Nous considérons le couperet du Conseil Constitutionnel invalidant une prorogation de cet arrêté comme un nouvel épisode du conflit Franco-Corse.
                               
Pour nous, un statut fiscal dérogatoire doit intégrer des mesures sociales fortes pour lutter contre la précarité et la paupérisation de notre Peuple.
 
De plus, il ne peut y avoir de STATUT FISCAL DEROGATOIRE POUR LA CORSE qui soit découplé d'un règlement politique débouchant vers un STATUT POLITIQUE faisant prévaloir les droits  historiques du Peuple Corse. La question de la fiscalité, en particulier  la fiscalité sur les successions, ne peut pas être isolée, de manière technique comme veut le faire le Gouvernement avec une énième "Commission" chargée d'examiner les conséquences de la décision du Conseil Constitutionnel.

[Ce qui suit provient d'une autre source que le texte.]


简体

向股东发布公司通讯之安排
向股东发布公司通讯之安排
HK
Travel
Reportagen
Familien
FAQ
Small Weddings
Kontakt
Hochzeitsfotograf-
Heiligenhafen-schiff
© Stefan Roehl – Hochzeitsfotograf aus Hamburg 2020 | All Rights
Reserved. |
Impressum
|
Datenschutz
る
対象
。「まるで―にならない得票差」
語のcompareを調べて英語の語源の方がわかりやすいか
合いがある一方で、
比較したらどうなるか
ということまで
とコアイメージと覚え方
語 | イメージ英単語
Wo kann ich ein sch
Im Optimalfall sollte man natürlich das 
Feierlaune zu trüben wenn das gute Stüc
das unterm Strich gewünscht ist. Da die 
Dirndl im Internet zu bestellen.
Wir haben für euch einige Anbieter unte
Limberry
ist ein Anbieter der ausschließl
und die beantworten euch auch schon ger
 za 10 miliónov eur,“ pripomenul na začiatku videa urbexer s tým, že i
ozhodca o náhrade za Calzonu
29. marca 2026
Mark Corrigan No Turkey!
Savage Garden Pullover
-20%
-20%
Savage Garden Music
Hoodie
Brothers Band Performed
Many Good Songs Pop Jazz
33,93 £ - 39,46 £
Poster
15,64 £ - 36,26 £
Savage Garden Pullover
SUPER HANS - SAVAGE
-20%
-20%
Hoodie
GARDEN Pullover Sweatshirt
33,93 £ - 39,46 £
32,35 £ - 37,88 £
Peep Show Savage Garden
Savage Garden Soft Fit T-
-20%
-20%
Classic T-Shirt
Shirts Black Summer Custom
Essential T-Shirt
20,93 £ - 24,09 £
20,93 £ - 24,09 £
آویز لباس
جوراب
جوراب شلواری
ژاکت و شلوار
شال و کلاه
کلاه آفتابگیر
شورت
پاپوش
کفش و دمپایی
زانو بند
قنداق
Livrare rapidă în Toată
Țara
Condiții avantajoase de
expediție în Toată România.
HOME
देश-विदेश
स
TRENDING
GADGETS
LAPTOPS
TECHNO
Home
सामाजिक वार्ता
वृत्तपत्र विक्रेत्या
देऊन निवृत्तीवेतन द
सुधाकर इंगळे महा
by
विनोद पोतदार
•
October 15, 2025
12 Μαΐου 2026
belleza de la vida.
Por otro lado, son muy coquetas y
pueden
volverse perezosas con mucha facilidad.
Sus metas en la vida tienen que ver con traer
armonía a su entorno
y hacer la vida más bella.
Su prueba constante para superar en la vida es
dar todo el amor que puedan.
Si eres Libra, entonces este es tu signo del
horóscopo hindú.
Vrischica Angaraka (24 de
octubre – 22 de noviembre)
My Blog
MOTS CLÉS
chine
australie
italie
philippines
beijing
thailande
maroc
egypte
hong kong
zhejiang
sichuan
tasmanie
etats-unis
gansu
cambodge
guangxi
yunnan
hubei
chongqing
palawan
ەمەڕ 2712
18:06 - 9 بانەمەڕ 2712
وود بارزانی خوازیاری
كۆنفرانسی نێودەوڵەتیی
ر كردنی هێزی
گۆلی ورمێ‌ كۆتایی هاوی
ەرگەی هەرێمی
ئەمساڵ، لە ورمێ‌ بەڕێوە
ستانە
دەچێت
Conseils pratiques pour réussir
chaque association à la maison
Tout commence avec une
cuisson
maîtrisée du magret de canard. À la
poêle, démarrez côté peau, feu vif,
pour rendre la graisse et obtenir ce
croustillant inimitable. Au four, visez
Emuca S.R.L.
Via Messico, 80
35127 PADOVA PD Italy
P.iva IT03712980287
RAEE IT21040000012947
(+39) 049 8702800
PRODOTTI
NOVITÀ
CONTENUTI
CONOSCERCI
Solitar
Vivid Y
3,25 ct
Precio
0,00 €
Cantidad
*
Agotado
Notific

La spécificité Corse sur la fiscalité des successions aurait dû être préservée à l'époque du Processus de Matignon et intégrée dans la réforme statutaire de l'époque.
 
A ce stade, comme le souhaite l'Assemblée de Corse, nous sommes partie prenante de la demande d'un transfert à la Corse des compétences fiscales.
Dans cette perspective, Rinnovu Naziunali se prononce d'ores et déjà pour une justice fiscale garante d'une justice sociale: les plus gros patrimoines devront être mis à contribution, et il conviendra d'exonérer les plus modestes ainsi que le foncier et le bâti ancien constitué par les biens de villages , patrimoine historique des familles Corses.
 
D’autre part  le maintien en l’état des mesures « Miot » ne suffira pas à enrayer la spoliation des Corses : seule une politique protectionniste adossée à la Citoyenneté  Corse  avec 10 ans de résidence est de nature à stopper la spirale spéculo-maffieuse.
                                                       
La mobilisation du 9 février doit donc s'inscrire dans un cadre global revendicatif des droits Historiques du Peuple Corse afin de le pérenniser  face à l'obstruction et aux procédés dilatoires de l'Etat Français."